Most of the pieces in the collection are high end, expensive even in their day, and were probably never used in actual combat. They were worn in jousts or for ceremonial occasions. But even an ordinary foot soldier’s helmet in the Dean exhibition is decorated with fluting and metal studs, and a breastplate has been worked at the neck and armholes to look like braid. Some of the Met’s fancier pieces, like the 16th-century armor of George Clifford, Earl of Cumberland, are etched, embossed, blued or gilded over every square inch, so that they look almost more like fabric than metal. A ceremonial suit of arms made for Ferdinand I, the Holy Roman Emperor, is minutely etched all over and has a likeness of the Madonna and Child on the breastplate.

A goal of the great armorers, you feel, was to make metal come alive and turn it into something else. This is especially true in the case of the 16th-century steel-and-gold helmet made by Filippo Negroli, probably the greatest of his generation of armorers, in which a mermaid arches backward over the top holding a gorgon above her head and over the visor while her tail, in the back, turns into acanthus branches with little putti peeking out.
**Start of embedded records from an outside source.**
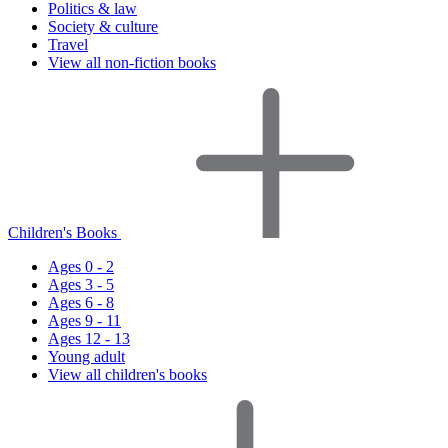
Politics & law
Society & culture
Travel
View all non-fiction books
Children's Books
Ages 0 - 2
Ages 3 - 5
Ages 6 - 8
Ages 9 - 11
Ages 12 - 13
Young adult
View all children's books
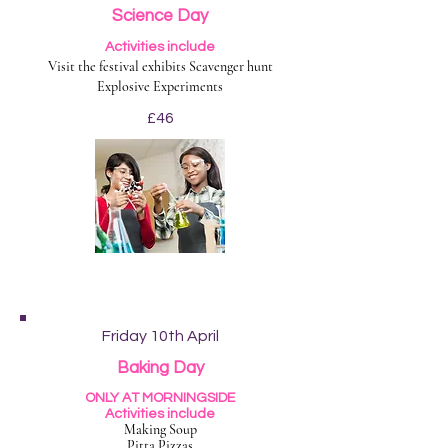
Science Day
Activities include
Visit the festival exhibits Scavenger hunt
Explosive Experiments
£46
Friday 10th April
Baking Day
ONLY AT MORNINGSIDE
Activities include
Making Soup
Pitta Pizzas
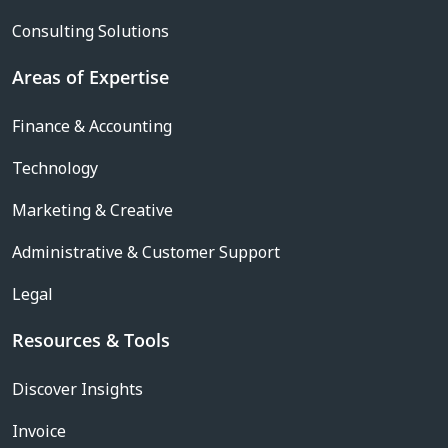
Consulting Solutions
Areas of Expertise
Finance & Accounting
Technology
Marketing & Creative
Administrative & Customer Support
Legal
Resources & Tools
Discover Insights
Invoice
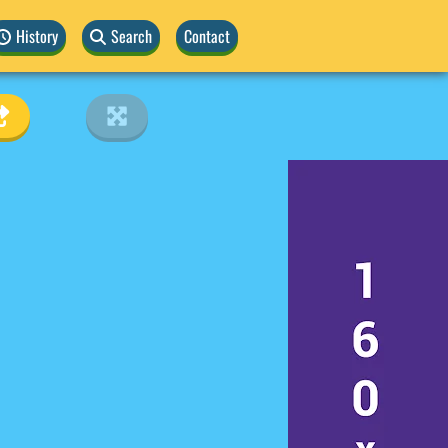
History
Search
Contact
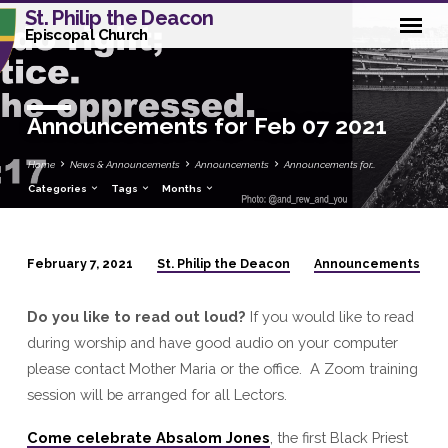
St. Philip the Deacon
Episcopal Church
Announcements for Feb 07 2021
Home
News & Announcements
Announcements
Announcements for…
Categories
Tags
Months
St. Philip the Deacon
Announcements
February 7, 2021
Announcements
for
Do you like to read out loud?
If you would like to read
Feb
during worship and have good audio on your computer
07
please contact Mother Maria or the office. A Zoom training
2021
session will be arranged for all Lectors.
Come
celebrate
Absalom Jones
, the first Black Priest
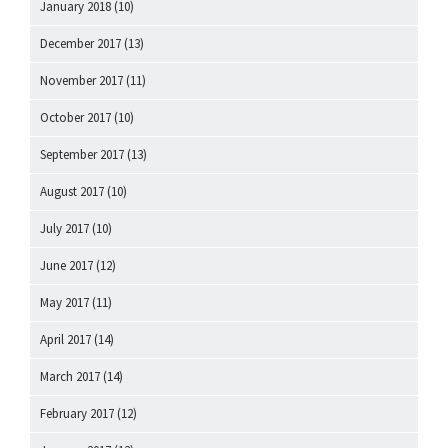
January 2018
(10)
December 2017
(13)
November 2017
(11)
October 2017
(10)
September 2017
(13)
August 2017
(10)
July 2017
(10)
June 2017
(12)
May 2017
(11)
April 2017
(14)
March 2017
(14)
February 2017
(12)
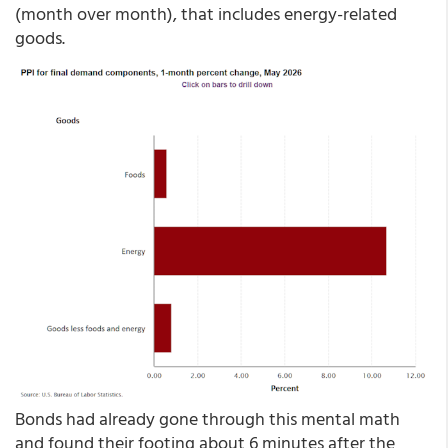
(month over month), that includes energy-related
goods.
Bonds had already gone through this mental math
and found their footing about 6 minutes after the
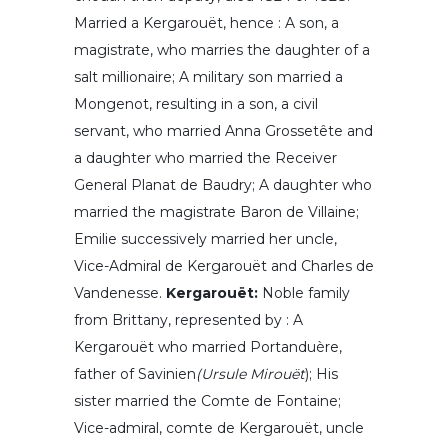
Married a Kergarouët, hence : A son, a
magistrate, who marries the daughter of a
salt millionaire; A military son married a
Mongenot, resulting in a son, a civil
servant, who married Anna Grossetête and
a daughter who married the Receiver
General Planat de Baudry; A daughter who
married the magistrate Baron de Villaine;
Emilie successively married her uncle,
Vice-Admiral de Kergarouët and Charles de
Vandenesse.
Kergarouët:
Noble family
from Brittany, represented by : A
Kergarouët who married Portanduère,
father of Savinien
(Ursule Mirouët
); His
sister married the Comte de Fontaine;
Vice-admiral, comte de Kergarouët, uncle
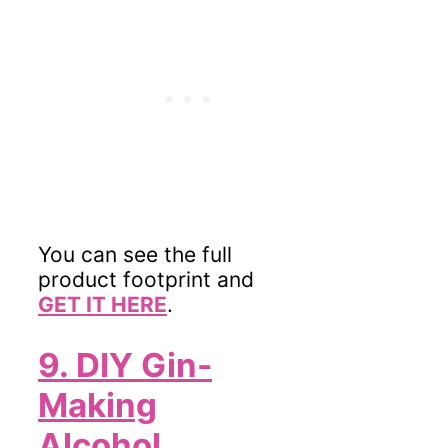
You can see the full
product footprint and
GET IT HERE
.
9. DIY Gin-
Making
Alcohol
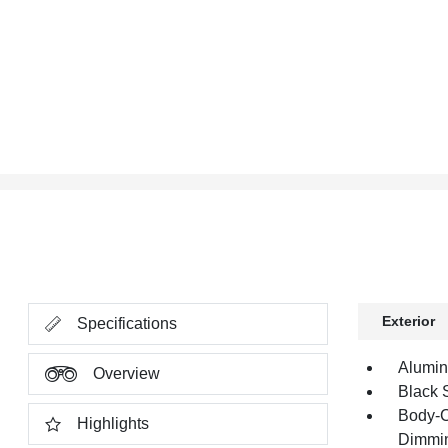
Exterior
Specifications
Alumi
Overview
Black 
Body-C
Highlights
Dimmin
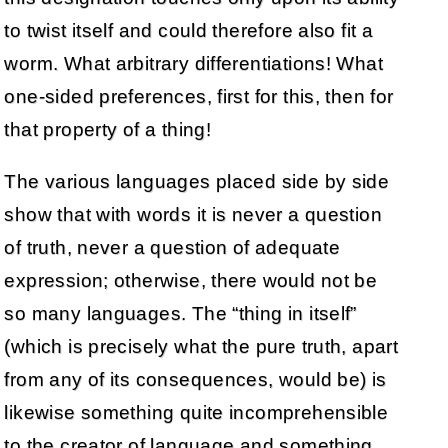
to twist itself and could therefore also fit a
worm. What arbitrary differentiations! What
one-sided preferences, first for this, then for
that property of a thing!
The various languages placed side by side
show that with words it is never a question
of truth, never a question of adequate
expression; otherwise, there would not be
so many languages. The “thing in itself”
(which is precisely what the pure truth, apart
from any of its consequences, would be) is
likewise something quite incomprehensible
to the creator of language and something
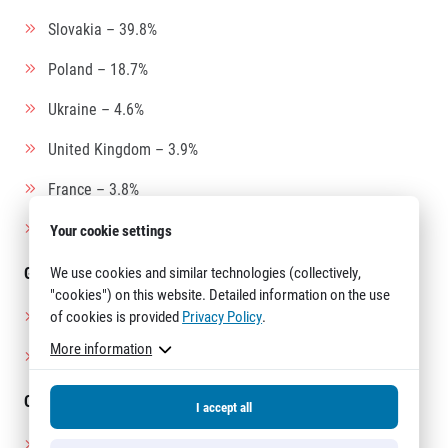
Slovakia – 39.8%
Poland – 18.7%
Ukraine – 4.6%
United Kingdom – 3.9%
France – 3.8%
Austria – 3.3%
Your cookie settings
We use cookies and similar technologies (collectively,
Gender breakdown:
"cookies") on this website. Detailed information on the use
of cookies is provided
Privacy Policy
.
Men – 59%
More information
Women – 41%
Oldest participants:
I accept all
Men:
Kokichi Arai (Japan) – 80 years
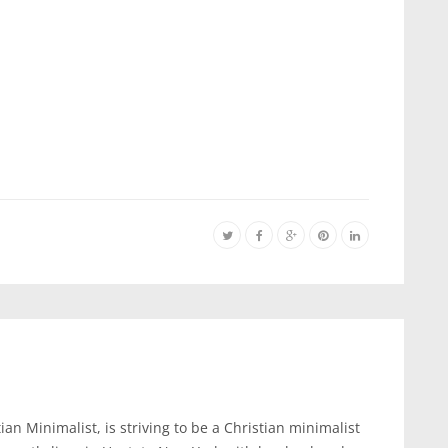
an Minimalist, is striving to be a Christian minimalist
The whole thing is at least as elaborate as the metalwork of Benvenuto Cellini and resembles a special effect from a “Transformers” movie.

This helmet (which was once owned by J. P. Morgan, though regrettably the Met has no photograph of him wearing it) would be absolutely useless in battle of course and represents instead another great armorial subtext: the boundlessness of male vanity. The most eye-catching of these suits of armor, like George Clifford’s, were costumes, really: the ultimate power suit, meant to impress and intimidate. Some of them left very little to the imagination. The Ferdinand armor, the set with the Madonna in front, also includes a hard-to-miss banana-shaped codpiece.

The message such armor sent was that the owner was fashionable enough to order it, rich enough to afford it, martial enough to wear it. He was strong, virile and impervious, at least symbolically, to spears and arrows, to sword thrust and pike whack — to just about everything except rust.